Building an RBAC Policy
Creating an RBAC Policy is very simple within Permit. Let's run through a simple example that is defined below.
An Administrator within a company can perform all actions on documents
Creating roles
As part of the RBAC Policy, we need to create specific roles that will be assigned specific permissions. We are going to create two roles; an admin and a customer.

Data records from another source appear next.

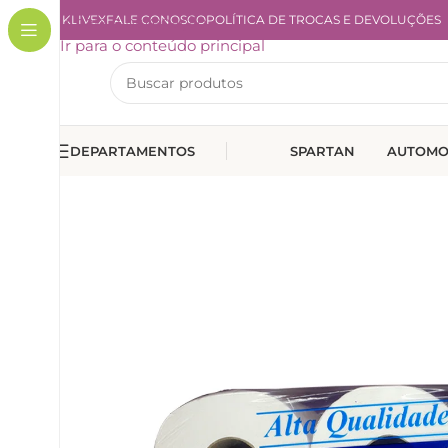
A KLIVEX
Ir para a navegação
FALE CONOSCO
POLÍTICA DE TROCAS E DEVOLUÇÕES
Ir para o conteúdo principal
DEPARTAMENTOS
SPARTAN
AUTOMO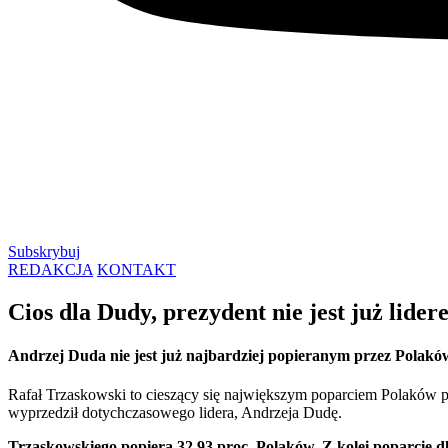
Subskrybuj
REDAKCJA
KONTAKT
Cios dla Dudy, prezydent nie jest już lid
Andrzej Duda nie jest już najbardziej popieranym przez Polak
Rafał Trzaskowski to cieszący się największym poparciem Polaków p
wyprzedził dotychczasowego lidera, Andrzeja Dudę.
Trzaskowskiego popiera 32,93 proc. Polaków. Z kolei poparcie 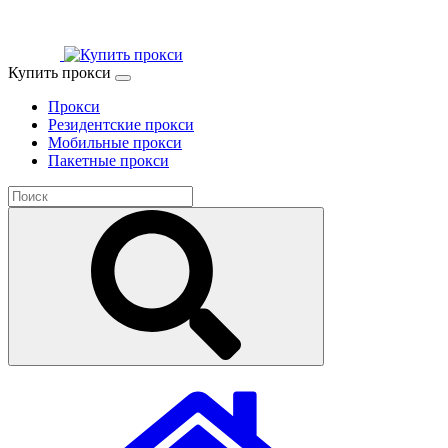
Купить прокси
Прокси
Резидентские прокси
Мобильные прокси
Пакетные прокси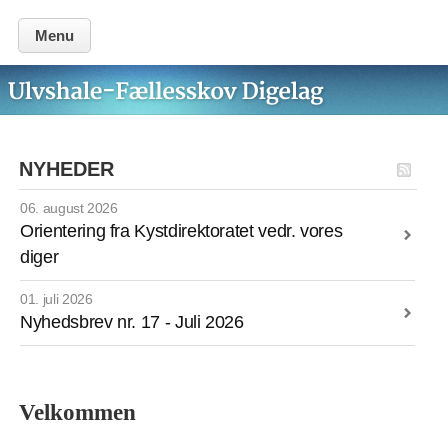
Menu
NYHEDER
06. august 2026
Orientering fra Kystdirektoratet vedr. vores
diger
01. juli 2026
Nyhedsbrev nr. 17 - Juli 2026
Velkommen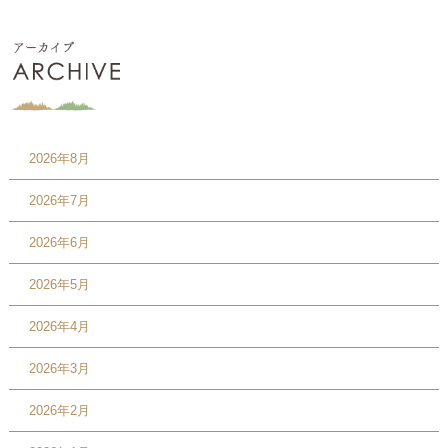
2026年8月
2026年7月
2026年6月
2026年5月
2026年4月
2026年3月
2026年2月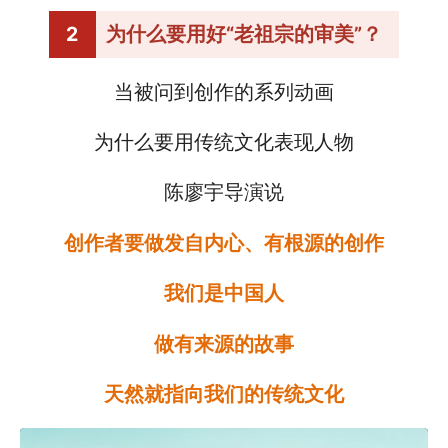
2
为什么要用好“老祖宗的审美”？
当被问到创作的系列动画
为什么要用传统文化表现人物
陈廖宇导演说
创作者要做发自内心、有根源的创作
我们是中国人
做有来源的故事
天然就指向我们的传统文化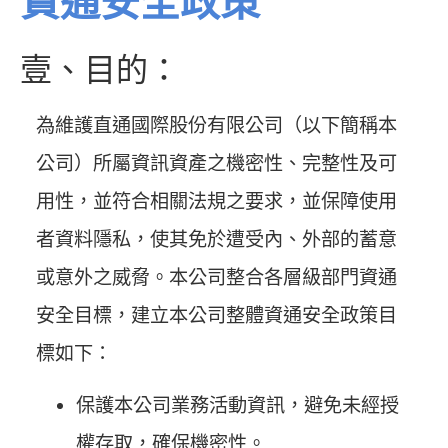
資通安全政策
壹、目的：
為維護直通國際股份有限公司（以下簡稱本
公司）所屬資訊資產之機密性、完整性及可
用性，並符合相關法規之要求，並保障使用
者資料隱私，使其免於遭受內、外部的蓄意
或意外之威脅。本公司整合各層級部門資通
安全目標，建立本公司整體資通安全政策目
標如下：
保護本公司業務活動資訊，避免未經授
權存取，確保機密性。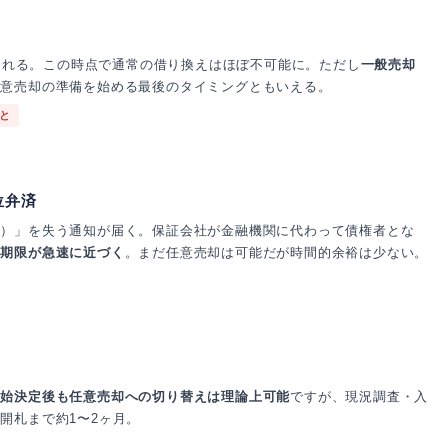
録される。この時点で通常の借り換えはほぼ不可能に。ただし
一般売却
任意売却の準備を始める最後のタイミングともいえる。
と
位弁済
益）」を失う通知が届く。保証会社が金融機関に代わって債権者とな
施期限が急速に近づく
。まだ任意売却は可能だが時間的余裕は少ない。
開始決定後も任意売却への切り替えは理論上可能
ですが、現況調査・入
開札まで約1〜2ヶ月。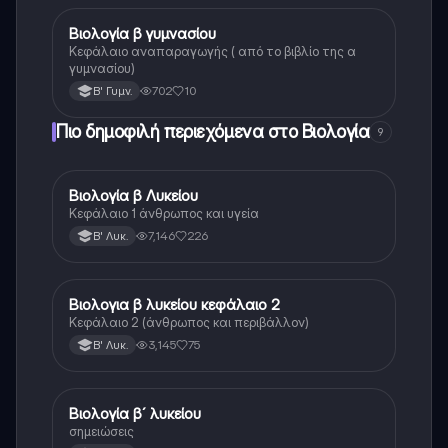
Βιολογία β γυμνασίου
Βιολογία
Κεφάλαιο αναπαραγωγής ( από το βιβλίο της α
γυμνασίου)
702
10
Β' Γυμν.
Πιο δημοφιλή περιεχόμενα στο Βιολογία
9
Βιολογία β Λυκείου
Βιολογία
Κεφάλαιο 1 άνθρωπος και υγεία
7,146
226
Β' Λυκ.
Βιολογια β λυκείου κεφάλαιο 2
Βιολογία
Κεφάλαιο 2 (άνθρωπος και περιβάλλον)
3,145
75
Β' Λυκ.
Βιολογία β´ λυκείου
Βιολογία
σημειώσεις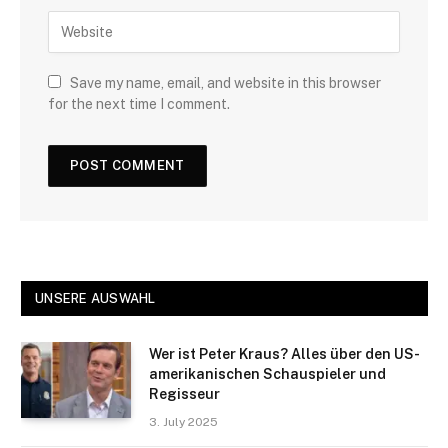
Save my name, email, and website in this browser
for the next time I comment.
UNSERE AUSWAHL
Wer ist Peter Kraus? Alles über den US-
amerikanischen Schauspieler und
Regisseur
3. July 2025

Creating the Admin Role within the UI
Creating the Customer Role within the UI
Adding a Resource
Once we have established the roles we want within out project, we need to define the resource for the roles. Remember that each created resource becomes available for each role within each project.
As you can see, we currently have no resources, so lets define a resource called documents. For that specific resource, we need to define the actions that we can perform on the resource. In this case, we can create, read, update and delete documents.
Creating a Resource within the UI
This is what the roles will look like now, with each individual resource defined and the actions that we can select. We are ready give permissions to the role to perform the selected actions on the resource.
Assigning Permissions to Actions
Under each role, we have selected the actions we want to allow that role to perform on the current resource.
Roles with specific selected permissions
Assigning Roles to Users
Now that all our roles as defined with the correct permissions, we need to assign the specific roles to individual users within our company.
The users
Assigning a role to a user
A user with the admin role
Congratulations! You have created a simple RBAC Policy!